:: MATERIAL SHOWN ::

::::::

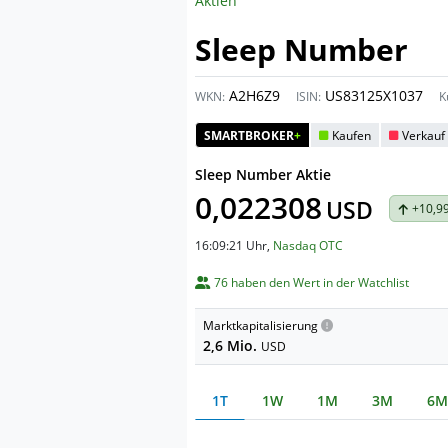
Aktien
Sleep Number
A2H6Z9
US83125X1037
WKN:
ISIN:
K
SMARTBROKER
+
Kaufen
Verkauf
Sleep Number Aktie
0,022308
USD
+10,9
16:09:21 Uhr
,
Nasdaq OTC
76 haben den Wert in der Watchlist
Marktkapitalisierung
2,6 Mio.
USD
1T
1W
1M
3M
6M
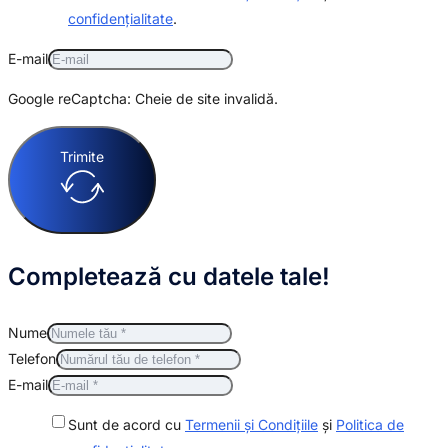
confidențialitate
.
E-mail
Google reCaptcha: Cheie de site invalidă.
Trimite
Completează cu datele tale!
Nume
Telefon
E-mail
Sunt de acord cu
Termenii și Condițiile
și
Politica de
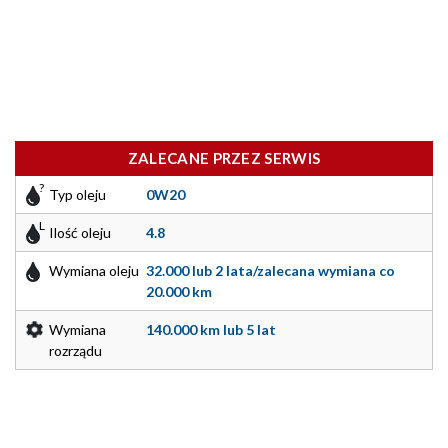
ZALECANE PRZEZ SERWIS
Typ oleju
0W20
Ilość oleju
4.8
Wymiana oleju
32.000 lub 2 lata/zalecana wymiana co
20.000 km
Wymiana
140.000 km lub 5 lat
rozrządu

::::::

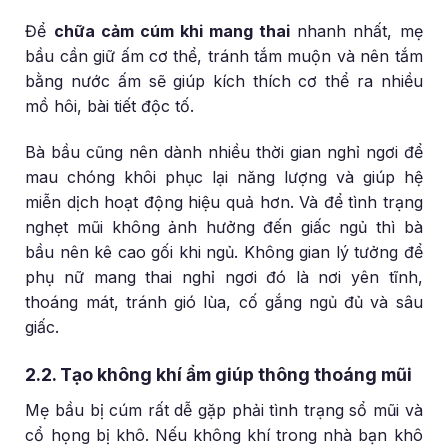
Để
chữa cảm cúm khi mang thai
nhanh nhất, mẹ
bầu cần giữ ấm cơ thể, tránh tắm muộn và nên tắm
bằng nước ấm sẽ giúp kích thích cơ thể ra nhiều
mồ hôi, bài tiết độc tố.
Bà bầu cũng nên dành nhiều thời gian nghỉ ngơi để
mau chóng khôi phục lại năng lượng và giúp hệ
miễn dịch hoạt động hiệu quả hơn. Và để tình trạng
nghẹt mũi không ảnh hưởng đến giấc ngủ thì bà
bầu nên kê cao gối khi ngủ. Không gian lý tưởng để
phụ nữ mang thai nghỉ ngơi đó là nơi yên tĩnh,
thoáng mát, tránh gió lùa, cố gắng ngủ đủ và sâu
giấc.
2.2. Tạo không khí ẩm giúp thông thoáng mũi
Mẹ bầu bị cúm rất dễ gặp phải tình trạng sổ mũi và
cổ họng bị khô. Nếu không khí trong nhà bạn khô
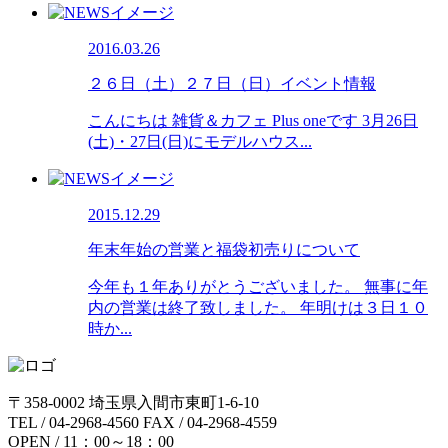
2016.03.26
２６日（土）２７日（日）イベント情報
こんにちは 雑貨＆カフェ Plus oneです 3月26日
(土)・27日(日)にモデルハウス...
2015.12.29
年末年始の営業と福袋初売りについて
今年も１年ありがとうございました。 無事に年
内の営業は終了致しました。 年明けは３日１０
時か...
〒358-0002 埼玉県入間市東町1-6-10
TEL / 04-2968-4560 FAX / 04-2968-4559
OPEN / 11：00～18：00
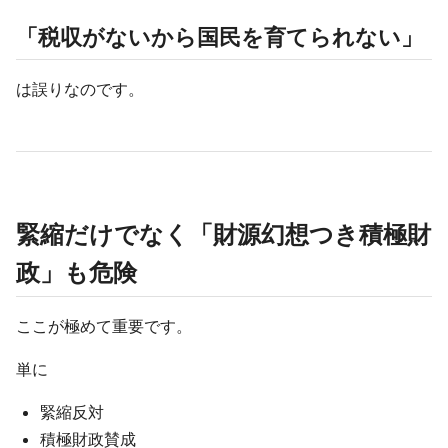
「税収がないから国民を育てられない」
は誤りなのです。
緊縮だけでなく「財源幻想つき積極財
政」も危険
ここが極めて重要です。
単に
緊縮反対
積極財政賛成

::::::

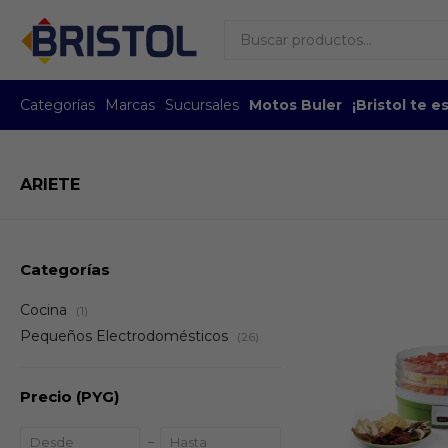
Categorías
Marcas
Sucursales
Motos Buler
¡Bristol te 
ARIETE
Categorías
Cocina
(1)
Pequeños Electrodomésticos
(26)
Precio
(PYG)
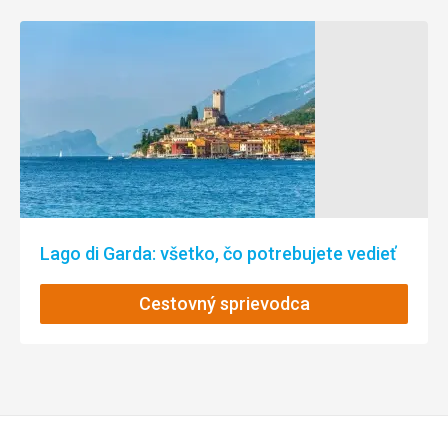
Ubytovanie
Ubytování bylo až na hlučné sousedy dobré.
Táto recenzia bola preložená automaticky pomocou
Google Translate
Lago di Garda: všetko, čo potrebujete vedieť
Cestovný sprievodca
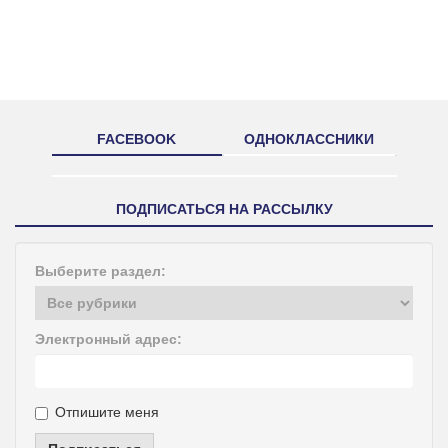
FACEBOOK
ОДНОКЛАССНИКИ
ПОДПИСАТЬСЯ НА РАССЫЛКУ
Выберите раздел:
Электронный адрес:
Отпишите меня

::::::

:: WHAT THIS TASK INVOLVES ::
Go through the material above and copy each line that has the word "tránh".

:: SOLUTION FOR THIS TASK ::
bầu cần giữ ấm cơ thể, tránh tắm muộn và nên tắm
thoáng mát, tránh gió lùa, cố gắng ngủ đủ và sâu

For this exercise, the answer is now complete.